We strongly believe that an AML/ATF measure should be implemented with a risk-based approach. Once amendments are enacted, reporting entities and FINTRAC should be given enough lead time to implement the necessary changes to their systems and to employee training programs. In our view, the efforts to combat money laundering and terrorist financing will be significantly assisted if it is easier for reporting entities to receive more feedback from FINTRAC about their reports and FINTRAC is provided with more latitude to release information. We therefore welcome the enhanced disclosure provisions in Bill C-25.
For several of the measures set out in Bill C-25, we will need to consider the related regulations before we can make a comprehensive response. I would like to make some initial observations about a couple of provisions in the bill. In a short letter to the committee, which we believe has been provided to you, we provide more details about our views on these matters.
We have made recommendations for changes to the bill that will address those matters. For example, there is the issue of the impact on foreign subsidiaries and foreign branches of Canadian banks. Bill C-25 will add a number of new measures to the act, including new requirements on the foreign subsidiaries and foreign branches of Canadian banks. These proposals, particularly the requirement to impose Canadian client identification requirements, could impose extraterritorial legal requirements on Canadian banks. We believe this could cause significant problems for the banking industry.
To the extent permitted by local laws, Canadian banks already apply their internal AML/ATF policies and procedures on their operations in foreign countries.
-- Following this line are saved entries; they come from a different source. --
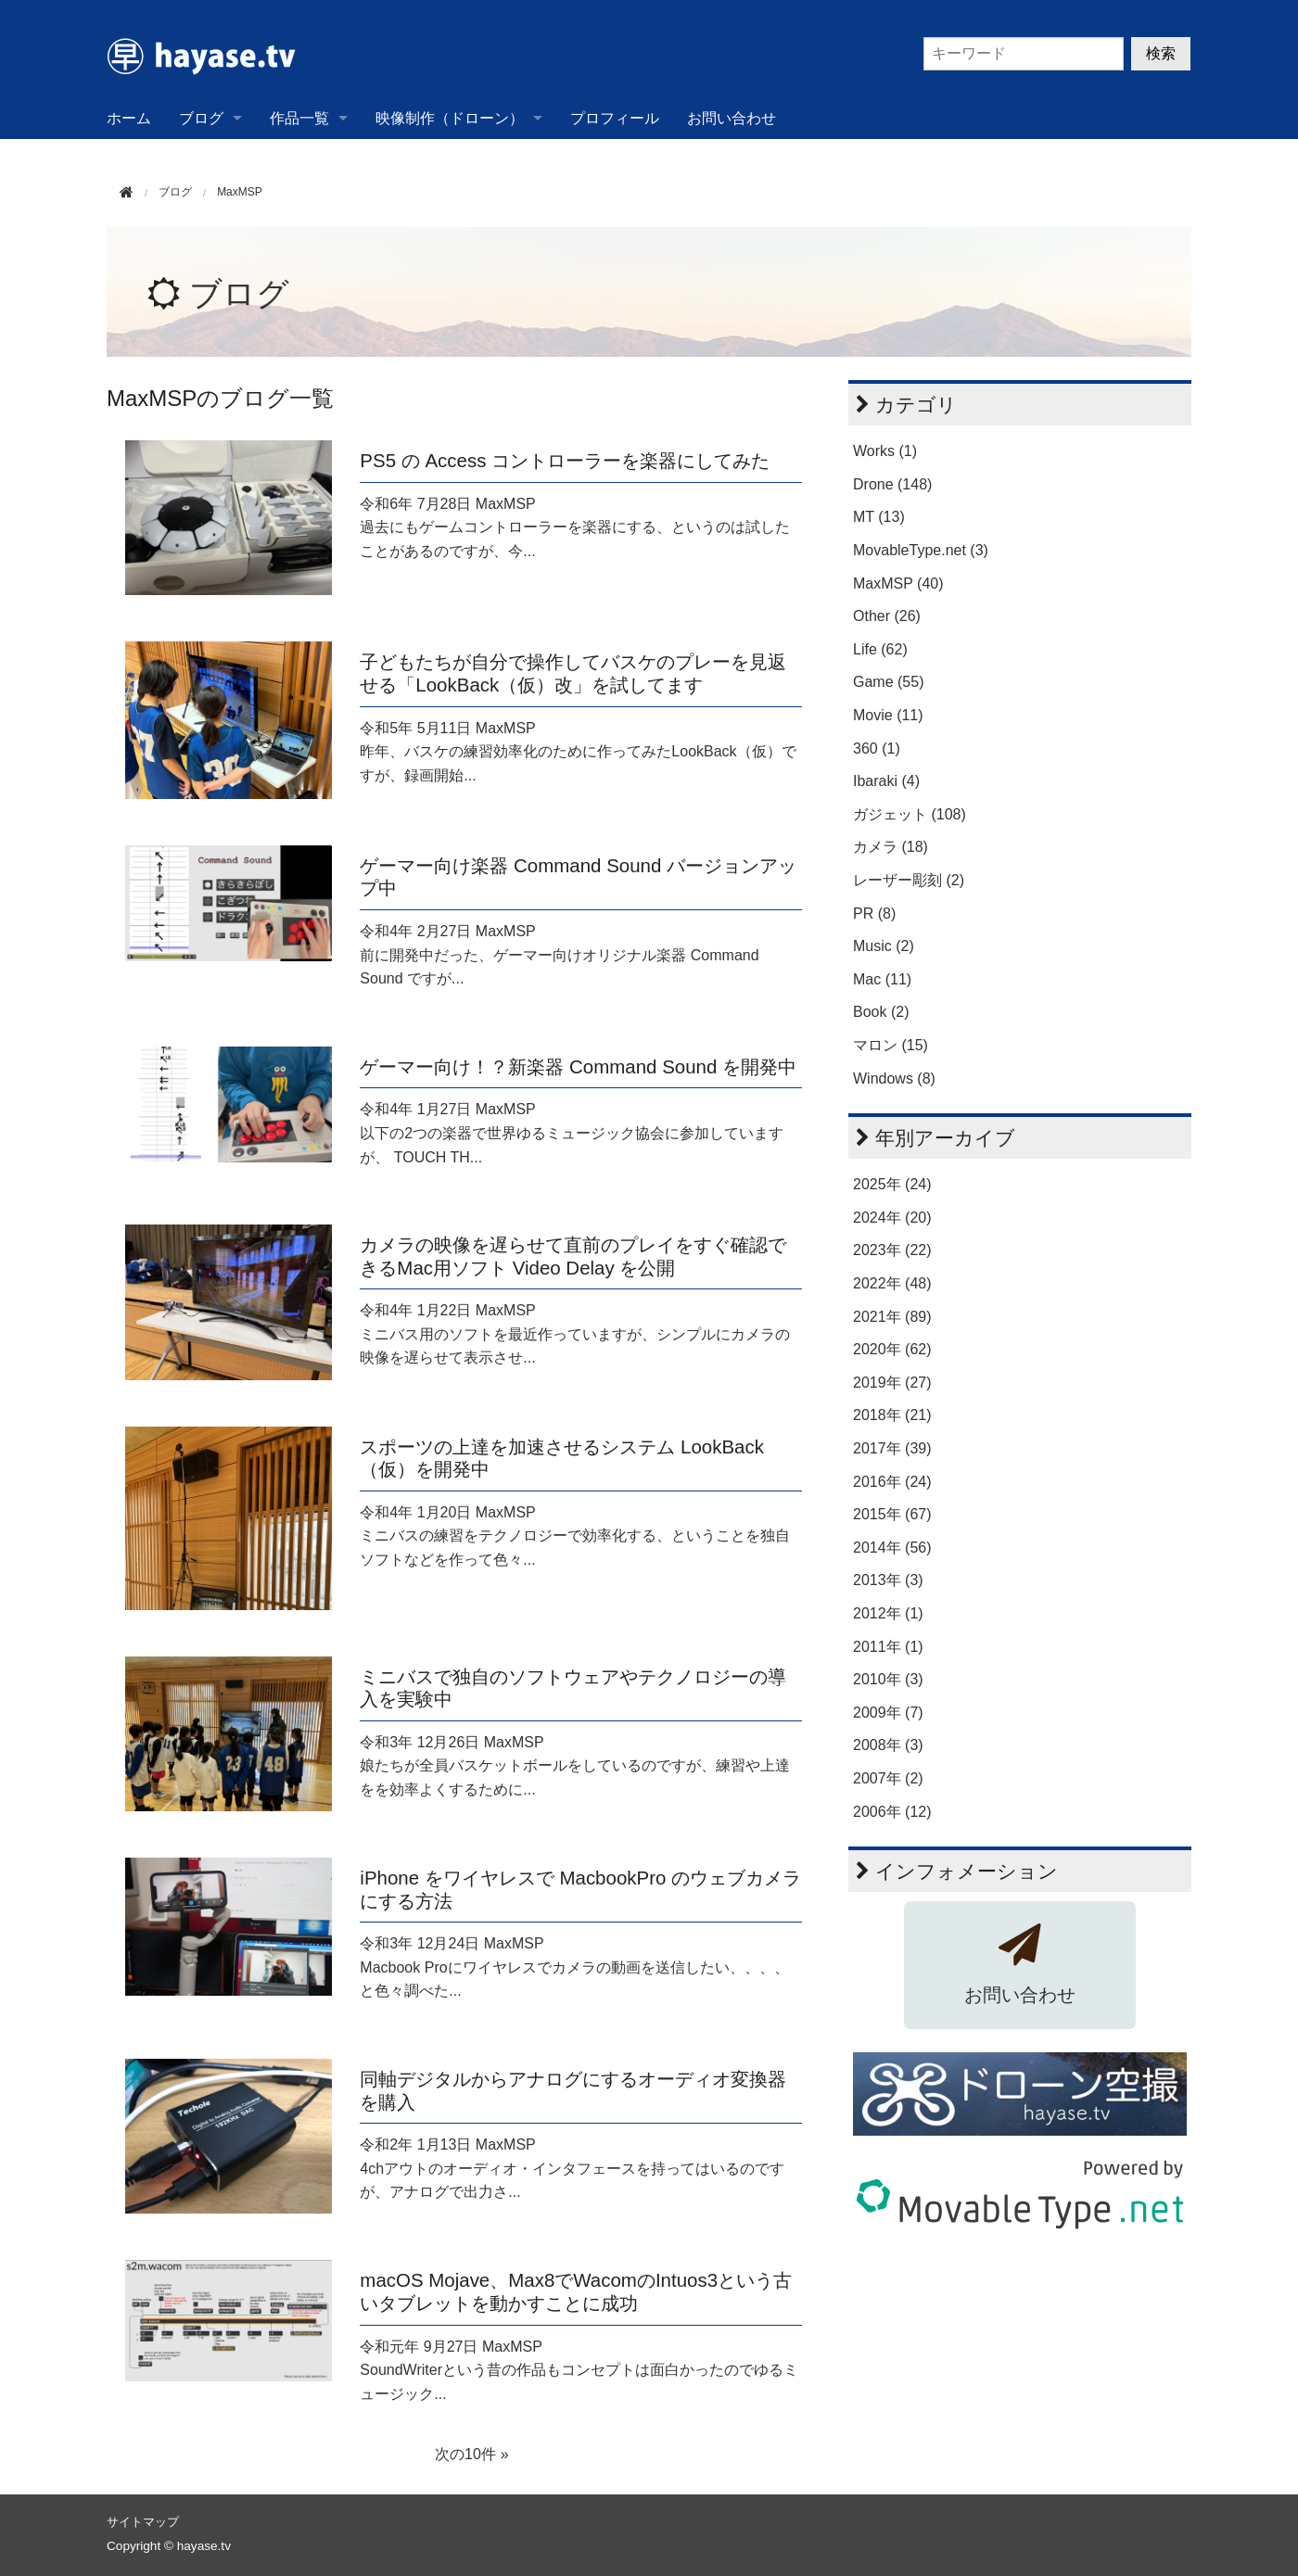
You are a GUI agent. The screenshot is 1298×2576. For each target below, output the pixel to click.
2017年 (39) (892, 1448)
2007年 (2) (888, 1778)
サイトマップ (143, 2522)
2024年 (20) (892, 1217)
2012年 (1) (888, 1613)
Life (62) (880, 649)
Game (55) (888, 682)
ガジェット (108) (909, 814)
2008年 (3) (888, 1745)
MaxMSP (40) (898, 583)
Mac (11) (882, 979)
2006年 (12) (892, 1812)
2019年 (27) (892, 1382)
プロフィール (614, 118)
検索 (1161, 53)
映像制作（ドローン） (449, 118)
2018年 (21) (892, 1415)
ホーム (129, 118)
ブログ (201, 118)
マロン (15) (890, 1045)
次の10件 (465, 2454)
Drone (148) (892, 484)
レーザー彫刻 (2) (908, 880)
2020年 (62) (892, 1349)
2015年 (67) (892, 1514)
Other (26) (887, 616)
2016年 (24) (892, 1482)
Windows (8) (894, 1078)
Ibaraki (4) (886, 781)
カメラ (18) (890, 847)
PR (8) (874, 913)
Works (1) (885, 451)
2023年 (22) (892, 1250)
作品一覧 (299, 118)
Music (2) (883, 946)
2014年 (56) (892, 1547)
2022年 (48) (892, 1283)
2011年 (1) (888, 1647)
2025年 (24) (892, 1184)
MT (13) (879, 517)
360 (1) (876, 748)
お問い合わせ (731, 118)
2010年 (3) (888, 1679)
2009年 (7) (888, 1712)
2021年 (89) (892, 1317)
However, imposing specific Canadian regulatory requirements in foreign jurisdictions has the potential to have adverse consequences on the banks. It may place the banks in a disadvantageous competitive position, from a global standpoint. Rather than imposing extraterritorial legal requirements, we believe that a more effective approach would be to make it clear that the requirement to have compliance and risk assessment programs must cover all subsidiaries and branches, regardless of location, to the extent permitted by the local jurisdiction.
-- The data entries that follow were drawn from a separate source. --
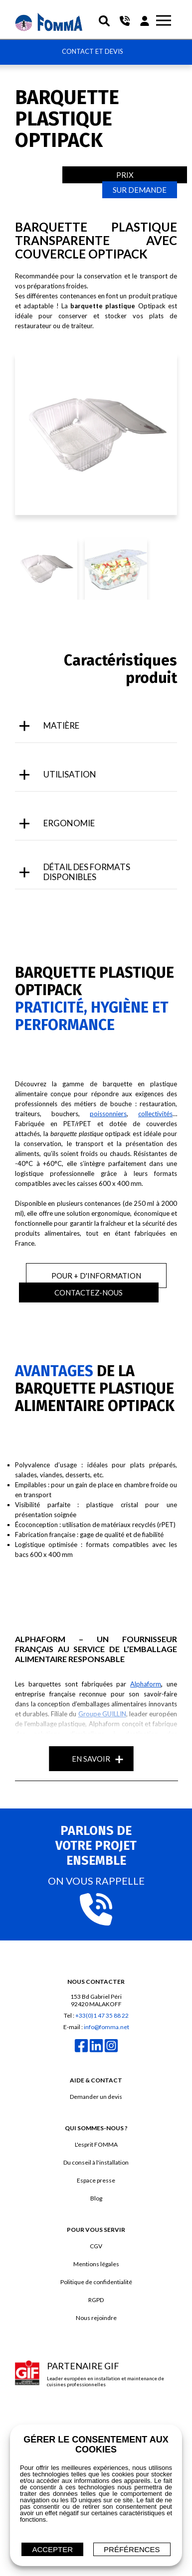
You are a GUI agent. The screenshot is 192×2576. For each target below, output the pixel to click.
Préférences (132, 2549)
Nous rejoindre (96, 2317)
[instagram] (111, 2051)
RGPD (96, 2300)
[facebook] (81, 2051)
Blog (96, 2198)
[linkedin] (96, 2051)
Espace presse (96, 2180)
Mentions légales (96, 2264)
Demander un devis (96, 2096)
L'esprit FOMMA (96, 2144)
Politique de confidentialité (96, 2282)
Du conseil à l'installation (96, 2162)
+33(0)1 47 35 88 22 (102, 2015)
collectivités (155, 1114)
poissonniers (108, 1114)
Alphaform (145, 1684)
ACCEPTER (52, 2549)
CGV (96, 2246)
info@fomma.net (106, 2027)
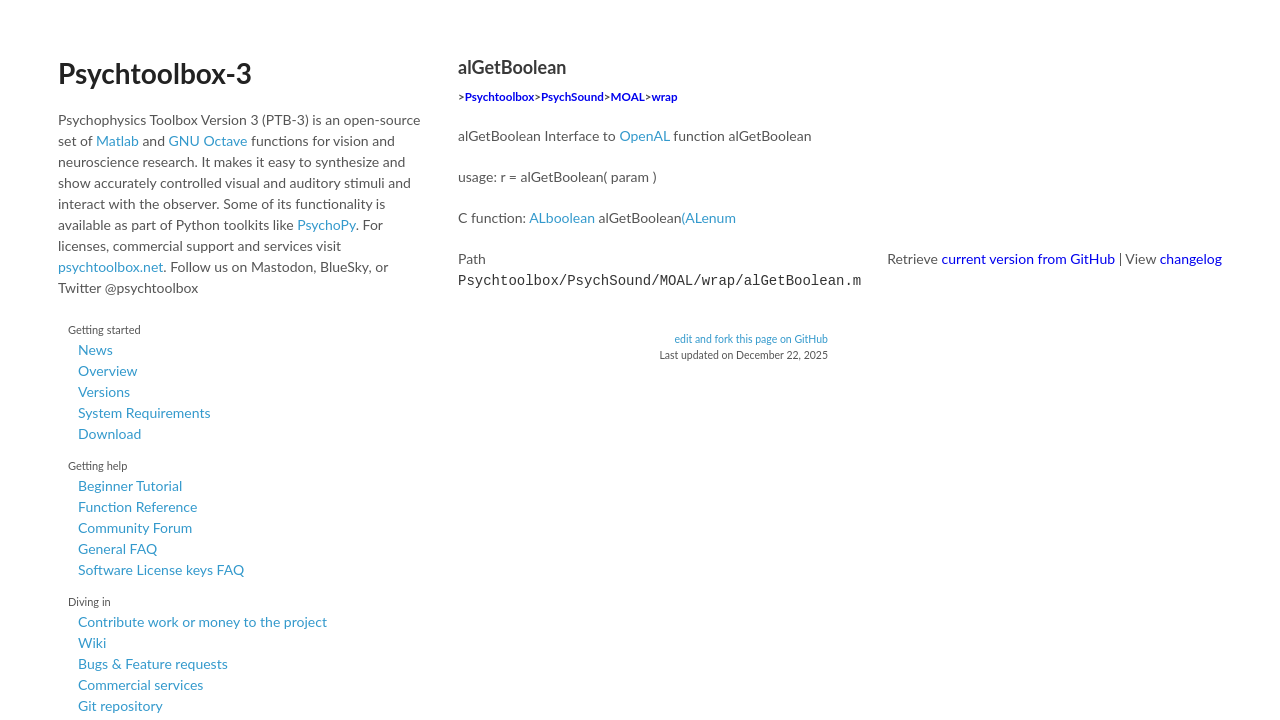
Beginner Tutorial (130, 485)
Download (109, 433)
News (95, 349)
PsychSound (572, 96)
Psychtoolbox (500, 96)
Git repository (120, 705)
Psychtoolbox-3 (155, 73)
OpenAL (644, 135)
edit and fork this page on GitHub (751, 337)
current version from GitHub (1029, 258)
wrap (664, 96)
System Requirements (144, 412)
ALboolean (562, 217)
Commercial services (140, 684)
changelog (1191, 258)
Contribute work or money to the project (202, 621)
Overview (108, 370)
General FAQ (117, 548)
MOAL (628, 96)
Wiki (92, 642)
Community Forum (135, 527)
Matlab (117, 140)
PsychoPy (326, 224)
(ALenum (709, 217)
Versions (104, 391)
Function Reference (137, 506)
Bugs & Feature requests (153, 663)
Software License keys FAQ (161, 569)
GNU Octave (208, 140)
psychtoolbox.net (110, 266)
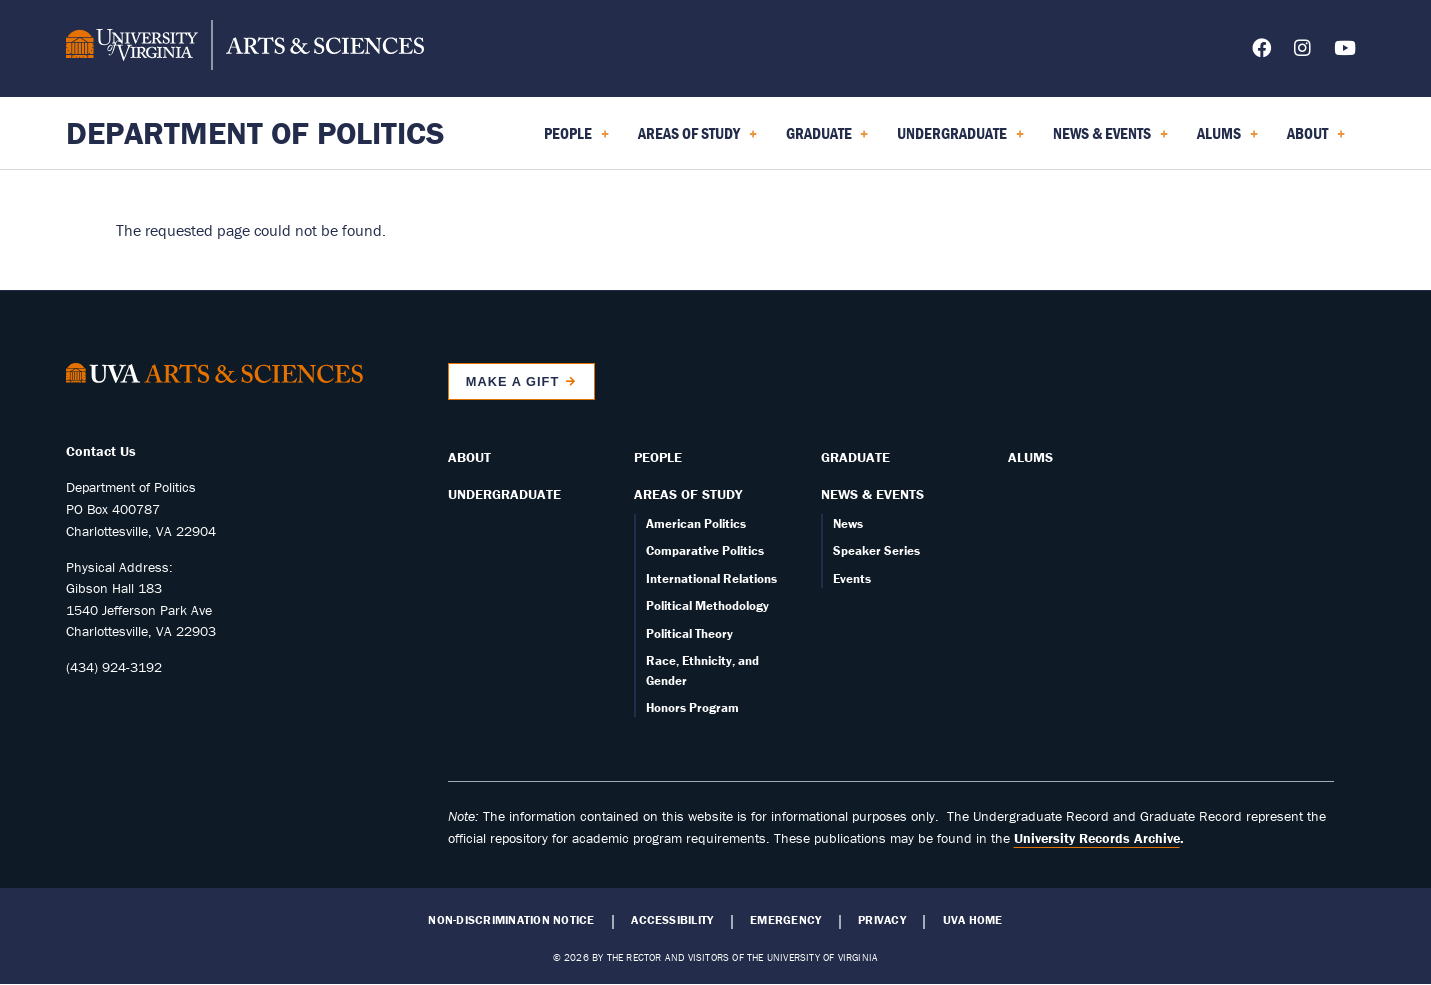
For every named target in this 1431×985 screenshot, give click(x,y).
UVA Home (973, 920)
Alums (1030, 457)
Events (852, 578)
We recommend that these measures be enacted.
It's important to note that we are not asking to apply a lower standard to the operations of a foreign branch or subsidiary, only to have it recognized that there are other equally effective ways of achieving what I think we all want to do, and that is to create a balanced, effective deterrence regime.
There is also the issue of correspondent banking. We understand and support the need to enhance requirements relating to the provision of services to foreign correspondent banks. Bill C-25 includes an amendment to the act that sets out a number of specific measures to be followed by Canadian banks before entering into a correspondent banking relationship.
While the banking industry in Canada has already implemented most of these requirements, we do have a concern that the proposed definition of “correspondent banking relationship” in the bill is too broad and could lead to almost all interaction between Canadian banks and a foreign bank being captured by the definition.